> _Task_: Retyping the entries exactly is all that is required.

> _The data_:

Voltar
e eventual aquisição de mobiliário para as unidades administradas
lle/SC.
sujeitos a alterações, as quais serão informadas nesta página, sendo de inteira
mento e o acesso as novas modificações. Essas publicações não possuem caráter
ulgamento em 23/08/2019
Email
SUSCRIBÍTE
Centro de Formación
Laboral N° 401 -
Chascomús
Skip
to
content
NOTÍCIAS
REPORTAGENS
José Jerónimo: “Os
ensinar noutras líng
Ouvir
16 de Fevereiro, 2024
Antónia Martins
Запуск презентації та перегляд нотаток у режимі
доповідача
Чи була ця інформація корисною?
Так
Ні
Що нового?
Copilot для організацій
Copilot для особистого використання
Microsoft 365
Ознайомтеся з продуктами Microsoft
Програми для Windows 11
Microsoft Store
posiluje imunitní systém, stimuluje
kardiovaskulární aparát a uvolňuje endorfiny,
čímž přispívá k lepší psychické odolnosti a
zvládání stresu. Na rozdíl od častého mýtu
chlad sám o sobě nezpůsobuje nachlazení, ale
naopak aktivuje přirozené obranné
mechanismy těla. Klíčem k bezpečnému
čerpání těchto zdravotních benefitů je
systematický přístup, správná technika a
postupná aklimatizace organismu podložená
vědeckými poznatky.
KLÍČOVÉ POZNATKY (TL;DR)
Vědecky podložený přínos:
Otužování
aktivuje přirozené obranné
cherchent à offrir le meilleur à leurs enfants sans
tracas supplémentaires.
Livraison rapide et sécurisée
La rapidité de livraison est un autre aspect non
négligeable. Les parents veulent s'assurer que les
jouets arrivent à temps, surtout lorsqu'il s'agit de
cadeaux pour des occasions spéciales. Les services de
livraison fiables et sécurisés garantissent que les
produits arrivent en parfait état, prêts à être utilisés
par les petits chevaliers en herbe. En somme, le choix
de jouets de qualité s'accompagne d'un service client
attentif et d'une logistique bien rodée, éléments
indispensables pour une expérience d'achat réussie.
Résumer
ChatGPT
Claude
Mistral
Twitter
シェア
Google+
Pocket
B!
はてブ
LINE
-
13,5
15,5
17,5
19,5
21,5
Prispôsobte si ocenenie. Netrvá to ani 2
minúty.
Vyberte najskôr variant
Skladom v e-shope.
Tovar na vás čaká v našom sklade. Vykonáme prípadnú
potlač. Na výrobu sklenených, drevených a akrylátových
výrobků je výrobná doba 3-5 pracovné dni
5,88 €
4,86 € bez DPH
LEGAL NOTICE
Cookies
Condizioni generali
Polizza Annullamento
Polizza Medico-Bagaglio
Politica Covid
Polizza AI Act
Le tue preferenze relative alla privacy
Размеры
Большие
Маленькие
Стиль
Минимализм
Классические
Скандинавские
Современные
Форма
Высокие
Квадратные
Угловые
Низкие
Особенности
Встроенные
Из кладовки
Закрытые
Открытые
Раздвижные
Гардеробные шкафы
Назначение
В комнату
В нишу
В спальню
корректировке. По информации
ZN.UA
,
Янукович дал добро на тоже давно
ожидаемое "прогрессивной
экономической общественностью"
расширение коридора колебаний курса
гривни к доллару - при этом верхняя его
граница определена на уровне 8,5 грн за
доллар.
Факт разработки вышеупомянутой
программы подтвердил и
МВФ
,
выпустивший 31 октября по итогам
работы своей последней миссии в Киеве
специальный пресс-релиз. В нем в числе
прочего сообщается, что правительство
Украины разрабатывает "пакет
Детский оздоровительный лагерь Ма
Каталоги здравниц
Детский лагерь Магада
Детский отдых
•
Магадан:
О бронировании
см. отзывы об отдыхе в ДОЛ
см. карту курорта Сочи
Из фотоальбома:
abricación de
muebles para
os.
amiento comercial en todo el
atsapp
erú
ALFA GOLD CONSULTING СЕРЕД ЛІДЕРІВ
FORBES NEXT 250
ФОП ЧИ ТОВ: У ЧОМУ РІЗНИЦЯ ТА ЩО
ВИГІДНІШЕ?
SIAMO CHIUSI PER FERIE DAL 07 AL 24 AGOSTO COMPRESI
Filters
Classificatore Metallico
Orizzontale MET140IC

> _Solution to this exercise_:
Voltar
e eventual aquisição de mobiliário para as unidades administradas
lle/SC.
sujeitos a alterações, as quais serão informadas nesta página, sendo de inteira
mento e o acesso as novas modificações. Essas publicações não possuem caráter
ulgamento em 23/08/2019
Email
SUSCRIBÍTE
Centro de Formación
Laboral N° 401 -
Chascomús
Skip
to
content
NOTÍCIAS
REPORTAGENS
José Jerónimo: “Os
ensinar noutras líng
Ouvir
16 de Fevereiro, 2024
Antónia Martins
Запуск презентації та перегляд нотаток у режимі
доповідача
Чи була ця інформація корисною?
Так
Ні
Що нового?
Copilot для організацій
Copilot для особистого використання
Microsoft 365
Ознайомтеся з продуктами Microsoft
Програми для Windows 11
Microsoft Store
posiluje imunitní systém, stimuluje
kardiovaskulární aparát a uvolňuje endorfiny,
čímž přispívá k lepší psychické odolnosti a
zvládání stresu. Na rozdíl od častého mýtu
chlad sám o sobě nezpůsobuje nachlazení, ale
naopak aktivuje přirozené obranné
mechanismy těla. Klíčem k bezpečnému
čerpání těchto zdravotních benefitů je
systematický přístup, správná technika a
postupná aklimatizace organismu podložená
vědeckými poznatky.
KLÍČOVÉ POZNATKY (TL;DR)
Vědecky podložený přínos:
Otužování
aktivuje přirozené obranné
cherchent à offrir le meilleur à leurs enfants sans
tracas supplémentaires.
Livraison rapide et sécurisée
La rapidité de livraison est un autre aspect non
négligeable. Les parents veulent s'assurer que les
jouets arrivent à temps, surtout lorsqu'il s'agit de
cadeaux pour des occasions spéciales. Les services de
livraison fiables et sécurisés garantissent que les
produits arrivent en parfait état, prêts à être utilisés
par les petits chevaliers en herbe. En somme, le choix
de jouets de qualité s'accompagne d'un service client
attentif et d'une logistique bien rodée, éléments
indispensables pour une expérience d'achat réussie.
Résumer
ChatGPT
Claude
Mistral
Twitter
シェア
Google+
Pocket
B!
はてブ
LINE
-
13,5
15,5
17,5
19,5
21,5
Prispôsobte si ocenenie. Netrvá to ani 2
minúty.
Vyberte najskôr variant
Skladom v e-shope.
Tovar na vás čaká v našom sklade. Vykonáme prípadnú
potlač. Na výrobu sklenených, drevených a akrylátových
výrobků je výrobná doba 3-5 pracovné dni
5,88 €
4,86 € bez DPH
LEGAL NOTICE
Cookies
Condizioni generali
Polizza Annullamento
Polizza Medico-Bagaglio
Politica Covid
Polizza AI Act
Le tue preferenze relative alla privacy
Размеры
Большие
Маленькие
Стиль
Минимализм
Классические
Скандинавские
Современные
Форма
Высокие
Квадратные
Угловые
Низкие
Особенности
Встроенные
Из кладовки
Закрытые
Открытые
Раздвижные
Гардеробные шкафы
Назначение
В комнату
В нишу
В спальню
корректировке. По информации
ZN.UA
,
Янукович дал добро на тоже давно
ожидаемое "прогрессивной
экономической общественностью"
расширение коридора колебаний курса
гривни к доллару - при этом верхняя его
граница определена на уровне 8,5 грн за
доллар.
Факт разработки вышеупомянутой
программы подтвердил и
МВФ
,
выпустивший 31 октября по итогам
работы своей последней миссии в Киеве
специальный пресс-релиз. В нем в числе
прочего сообщается, что правительство
Украины разрабатывает "пакет
Детский оздоровительный лагерь Ма
Каталоги здравниц
Детский лагерь Магада
Детский отдых
•
Магадан:
О бронировании
см. отзывы об отдыхе в ДОЛ
см. карту курорта Сочи
Из фотоальбома:
abricación de
muebles para
os.
amiento comercial en todo el
atsapp
erú
ALFA GOLD CONSULTING СЕРЕД ЛІДЕРІВ
FORBES NEXT 250
ФОП ЧИ ТОВ: У ЧОМУ РІЗНИЦЯ ТА ЩО
ВИГІДНІШЕ?
SIAMO CHIUSI PER FERIE DAL 07 AL 24 AGOSTO COMPRESI
Filters
Classificatore Metallico
Orizzontale MET140IC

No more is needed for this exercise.